◆ YOUR INSTRUCTIONS: Repeat the records below line by line, exactly, finishing on the line that contains "This screenshot has width=375, height=1530.".

◆ SUPPLIED MATERIAL:
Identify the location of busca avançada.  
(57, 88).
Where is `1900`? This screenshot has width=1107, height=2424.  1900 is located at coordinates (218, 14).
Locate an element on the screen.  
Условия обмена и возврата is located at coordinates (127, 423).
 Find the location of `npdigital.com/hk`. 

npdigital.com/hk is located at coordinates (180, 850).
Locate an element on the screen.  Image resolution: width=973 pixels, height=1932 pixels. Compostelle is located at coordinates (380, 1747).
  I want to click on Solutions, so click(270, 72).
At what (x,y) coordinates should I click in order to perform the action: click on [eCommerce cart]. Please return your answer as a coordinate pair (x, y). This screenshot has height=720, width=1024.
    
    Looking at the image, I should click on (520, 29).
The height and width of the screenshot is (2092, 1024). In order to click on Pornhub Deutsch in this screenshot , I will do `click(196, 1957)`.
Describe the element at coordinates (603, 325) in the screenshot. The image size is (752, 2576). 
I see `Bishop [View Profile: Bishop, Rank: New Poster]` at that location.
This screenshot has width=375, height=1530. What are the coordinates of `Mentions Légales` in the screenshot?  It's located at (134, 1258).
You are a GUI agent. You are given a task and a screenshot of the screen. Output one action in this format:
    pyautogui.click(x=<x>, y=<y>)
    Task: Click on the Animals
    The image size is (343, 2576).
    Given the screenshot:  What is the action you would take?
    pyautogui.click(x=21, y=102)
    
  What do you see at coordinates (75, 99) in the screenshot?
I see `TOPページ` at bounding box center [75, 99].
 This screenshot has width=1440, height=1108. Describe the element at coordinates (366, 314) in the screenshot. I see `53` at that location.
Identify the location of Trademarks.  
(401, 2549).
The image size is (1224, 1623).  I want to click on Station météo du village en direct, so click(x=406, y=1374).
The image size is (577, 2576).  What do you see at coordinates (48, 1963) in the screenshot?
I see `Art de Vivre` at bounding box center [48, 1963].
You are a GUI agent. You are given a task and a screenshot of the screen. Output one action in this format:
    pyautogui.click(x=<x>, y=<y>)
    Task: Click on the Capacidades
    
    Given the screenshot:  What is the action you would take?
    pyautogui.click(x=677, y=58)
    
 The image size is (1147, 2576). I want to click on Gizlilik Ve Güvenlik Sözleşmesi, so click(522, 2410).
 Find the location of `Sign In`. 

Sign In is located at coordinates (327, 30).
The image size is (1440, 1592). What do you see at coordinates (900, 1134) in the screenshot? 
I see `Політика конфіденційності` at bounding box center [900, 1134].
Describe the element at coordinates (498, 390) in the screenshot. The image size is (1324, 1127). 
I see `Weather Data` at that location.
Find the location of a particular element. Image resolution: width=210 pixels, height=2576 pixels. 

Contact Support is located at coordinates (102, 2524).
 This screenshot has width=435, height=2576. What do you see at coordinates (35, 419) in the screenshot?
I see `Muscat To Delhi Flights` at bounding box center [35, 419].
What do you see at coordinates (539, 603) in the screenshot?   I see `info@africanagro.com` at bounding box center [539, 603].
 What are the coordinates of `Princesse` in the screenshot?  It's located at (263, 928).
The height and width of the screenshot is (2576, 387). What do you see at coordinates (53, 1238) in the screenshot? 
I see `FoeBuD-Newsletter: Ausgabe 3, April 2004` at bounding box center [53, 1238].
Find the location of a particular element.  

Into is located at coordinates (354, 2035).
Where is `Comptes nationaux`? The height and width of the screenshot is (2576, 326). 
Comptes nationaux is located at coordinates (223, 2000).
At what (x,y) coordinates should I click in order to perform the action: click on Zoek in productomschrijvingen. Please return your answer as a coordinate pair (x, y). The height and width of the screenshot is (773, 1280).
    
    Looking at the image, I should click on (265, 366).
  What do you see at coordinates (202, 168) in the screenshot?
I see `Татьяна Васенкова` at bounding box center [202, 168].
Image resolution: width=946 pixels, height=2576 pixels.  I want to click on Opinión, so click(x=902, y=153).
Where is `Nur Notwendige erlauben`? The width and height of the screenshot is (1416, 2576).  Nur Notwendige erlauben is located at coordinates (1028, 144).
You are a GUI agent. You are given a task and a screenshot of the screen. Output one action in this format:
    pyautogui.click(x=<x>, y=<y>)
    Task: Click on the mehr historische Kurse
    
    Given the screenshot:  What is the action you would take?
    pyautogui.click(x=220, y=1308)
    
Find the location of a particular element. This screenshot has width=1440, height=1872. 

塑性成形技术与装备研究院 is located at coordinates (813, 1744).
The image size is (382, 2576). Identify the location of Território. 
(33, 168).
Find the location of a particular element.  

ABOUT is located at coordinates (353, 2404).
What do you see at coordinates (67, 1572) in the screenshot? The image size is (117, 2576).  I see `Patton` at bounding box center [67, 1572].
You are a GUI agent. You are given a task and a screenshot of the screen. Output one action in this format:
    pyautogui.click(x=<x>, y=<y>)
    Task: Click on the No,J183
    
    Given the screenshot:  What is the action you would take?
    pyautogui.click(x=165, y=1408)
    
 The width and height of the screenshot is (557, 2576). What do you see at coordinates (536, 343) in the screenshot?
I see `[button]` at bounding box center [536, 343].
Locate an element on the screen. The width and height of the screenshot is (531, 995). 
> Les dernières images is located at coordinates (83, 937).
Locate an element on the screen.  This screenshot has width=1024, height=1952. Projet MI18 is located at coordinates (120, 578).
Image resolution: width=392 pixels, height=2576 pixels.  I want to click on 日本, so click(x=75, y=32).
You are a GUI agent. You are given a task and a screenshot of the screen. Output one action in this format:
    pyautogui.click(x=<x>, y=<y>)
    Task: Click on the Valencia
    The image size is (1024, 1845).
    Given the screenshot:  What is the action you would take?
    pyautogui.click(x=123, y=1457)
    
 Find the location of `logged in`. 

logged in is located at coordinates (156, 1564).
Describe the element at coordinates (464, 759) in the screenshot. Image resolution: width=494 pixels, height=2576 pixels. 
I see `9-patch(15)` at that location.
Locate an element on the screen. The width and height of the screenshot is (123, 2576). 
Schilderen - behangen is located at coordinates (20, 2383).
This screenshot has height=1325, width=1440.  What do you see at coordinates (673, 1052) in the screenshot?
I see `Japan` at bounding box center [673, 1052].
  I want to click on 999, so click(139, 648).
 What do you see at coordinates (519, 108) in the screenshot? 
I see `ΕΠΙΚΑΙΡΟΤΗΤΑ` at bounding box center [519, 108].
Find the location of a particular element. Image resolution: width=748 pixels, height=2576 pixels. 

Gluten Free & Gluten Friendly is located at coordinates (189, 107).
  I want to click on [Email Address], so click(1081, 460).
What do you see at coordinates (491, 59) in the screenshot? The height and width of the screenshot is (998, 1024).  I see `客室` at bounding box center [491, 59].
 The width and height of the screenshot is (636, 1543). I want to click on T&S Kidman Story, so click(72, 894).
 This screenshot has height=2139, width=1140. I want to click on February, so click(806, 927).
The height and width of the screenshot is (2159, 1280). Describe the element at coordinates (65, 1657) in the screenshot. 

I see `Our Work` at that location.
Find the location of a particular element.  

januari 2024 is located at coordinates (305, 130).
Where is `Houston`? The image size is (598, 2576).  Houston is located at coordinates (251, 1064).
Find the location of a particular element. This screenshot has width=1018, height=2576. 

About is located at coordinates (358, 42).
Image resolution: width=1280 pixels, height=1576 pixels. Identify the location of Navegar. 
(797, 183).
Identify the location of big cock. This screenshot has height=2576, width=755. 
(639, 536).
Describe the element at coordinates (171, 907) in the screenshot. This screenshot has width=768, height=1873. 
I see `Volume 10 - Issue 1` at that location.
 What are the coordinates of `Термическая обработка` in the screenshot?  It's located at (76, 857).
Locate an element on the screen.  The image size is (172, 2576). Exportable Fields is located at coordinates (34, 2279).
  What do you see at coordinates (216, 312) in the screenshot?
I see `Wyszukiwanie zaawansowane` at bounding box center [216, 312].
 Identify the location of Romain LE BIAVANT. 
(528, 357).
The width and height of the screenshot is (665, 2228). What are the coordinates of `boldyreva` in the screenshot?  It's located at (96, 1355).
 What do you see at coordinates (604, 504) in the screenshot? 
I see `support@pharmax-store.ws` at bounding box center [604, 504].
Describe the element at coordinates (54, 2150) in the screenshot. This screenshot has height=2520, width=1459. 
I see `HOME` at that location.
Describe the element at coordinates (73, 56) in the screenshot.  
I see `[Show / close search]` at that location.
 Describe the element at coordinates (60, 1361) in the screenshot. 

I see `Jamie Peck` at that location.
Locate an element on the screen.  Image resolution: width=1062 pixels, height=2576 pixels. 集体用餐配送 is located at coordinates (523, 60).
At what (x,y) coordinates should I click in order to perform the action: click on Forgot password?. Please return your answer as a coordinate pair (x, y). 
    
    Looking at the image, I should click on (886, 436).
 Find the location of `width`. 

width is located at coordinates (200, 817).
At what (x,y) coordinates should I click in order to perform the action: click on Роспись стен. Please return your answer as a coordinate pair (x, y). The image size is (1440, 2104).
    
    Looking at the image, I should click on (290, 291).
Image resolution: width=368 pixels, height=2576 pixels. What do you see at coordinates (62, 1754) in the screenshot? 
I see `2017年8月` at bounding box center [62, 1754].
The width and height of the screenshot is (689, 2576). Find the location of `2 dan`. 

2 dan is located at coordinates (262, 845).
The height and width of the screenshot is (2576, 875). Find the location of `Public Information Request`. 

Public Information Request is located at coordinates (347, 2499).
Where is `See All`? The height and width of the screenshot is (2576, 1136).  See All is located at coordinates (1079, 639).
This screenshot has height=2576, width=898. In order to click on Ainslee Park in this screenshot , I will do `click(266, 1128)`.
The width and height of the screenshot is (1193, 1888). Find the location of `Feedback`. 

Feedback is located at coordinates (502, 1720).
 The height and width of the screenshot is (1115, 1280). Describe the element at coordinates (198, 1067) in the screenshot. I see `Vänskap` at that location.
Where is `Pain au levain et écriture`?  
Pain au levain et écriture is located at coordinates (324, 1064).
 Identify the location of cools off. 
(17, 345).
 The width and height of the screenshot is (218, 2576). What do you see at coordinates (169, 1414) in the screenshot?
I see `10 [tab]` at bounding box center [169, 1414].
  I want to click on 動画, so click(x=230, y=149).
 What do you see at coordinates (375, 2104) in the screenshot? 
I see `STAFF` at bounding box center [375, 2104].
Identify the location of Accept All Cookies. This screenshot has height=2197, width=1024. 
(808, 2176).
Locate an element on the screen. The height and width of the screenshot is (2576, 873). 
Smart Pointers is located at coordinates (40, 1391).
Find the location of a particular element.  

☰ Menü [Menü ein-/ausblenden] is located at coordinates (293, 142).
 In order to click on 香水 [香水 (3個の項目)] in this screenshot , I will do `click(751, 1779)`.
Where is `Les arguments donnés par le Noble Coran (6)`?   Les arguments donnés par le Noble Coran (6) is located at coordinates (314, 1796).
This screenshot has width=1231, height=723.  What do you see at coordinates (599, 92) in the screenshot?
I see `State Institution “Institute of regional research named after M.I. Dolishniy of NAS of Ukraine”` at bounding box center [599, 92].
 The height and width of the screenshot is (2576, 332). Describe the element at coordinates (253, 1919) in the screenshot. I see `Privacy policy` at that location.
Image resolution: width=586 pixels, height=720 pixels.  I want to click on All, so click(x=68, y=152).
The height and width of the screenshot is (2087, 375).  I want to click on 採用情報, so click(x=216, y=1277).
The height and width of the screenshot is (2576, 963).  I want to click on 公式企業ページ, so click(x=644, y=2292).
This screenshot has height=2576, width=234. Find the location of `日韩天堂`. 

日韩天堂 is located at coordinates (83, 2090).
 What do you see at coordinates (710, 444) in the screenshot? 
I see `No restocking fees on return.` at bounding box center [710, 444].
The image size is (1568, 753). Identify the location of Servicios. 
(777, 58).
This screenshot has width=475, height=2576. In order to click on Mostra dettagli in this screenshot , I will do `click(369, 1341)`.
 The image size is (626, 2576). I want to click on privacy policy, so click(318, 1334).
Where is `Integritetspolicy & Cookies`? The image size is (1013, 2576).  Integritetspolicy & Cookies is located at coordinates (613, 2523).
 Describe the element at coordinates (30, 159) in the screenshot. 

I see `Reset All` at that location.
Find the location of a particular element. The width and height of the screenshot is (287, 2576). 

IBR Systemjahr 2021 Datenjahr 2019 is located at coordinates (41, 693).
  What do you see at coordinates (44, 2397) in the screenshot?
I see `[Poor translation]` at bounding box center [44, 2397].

◆ RESULT OF THE EXERCISE:
Identify the location of busca avançada.  
(57, 88).
Where is `1900`? This screenshot has width=1107, height=2424.  1900 is located at coordinates (218, 14).
Locate an element on the screen.  
Условия обмена и возврата is located at coordinates (127, 423).
 Find the location of `npdigital.com/hk`. 

npdigital.com/hk is located at coordinates (180, 850).
Locate an element on the screen.  Image resolution: width=973 pixels, height=1932 pixels. Compostelle is located at coordinates (380, 1747).
  I want to click on Solutions, so click(270, 72).
At what (x,y) coordinates should I click in order to perform the action: click on [eCommerce cart]. Please return your answer as a coordinate pair (x, y). This screenshot has height=720, width=1024.
    
    Looking at the image, I should click on (520, 29).
The height and width of the screenshot is (2092, 1024). In order to click on Pornhub Deutsch in this screenshot , I will do `click(196, 1957)`.
Describe the element at coordinates (603, 325) in the screenshot. The image size is (752, 2576). 
I see `Bishop [View Profile: Bishop, Rank: New Poster]` at that location.
This screenshot has width=375, height=1530. What are the coordinates of `Mentions Légales` in the screenshot?  It's located at (134, 1258).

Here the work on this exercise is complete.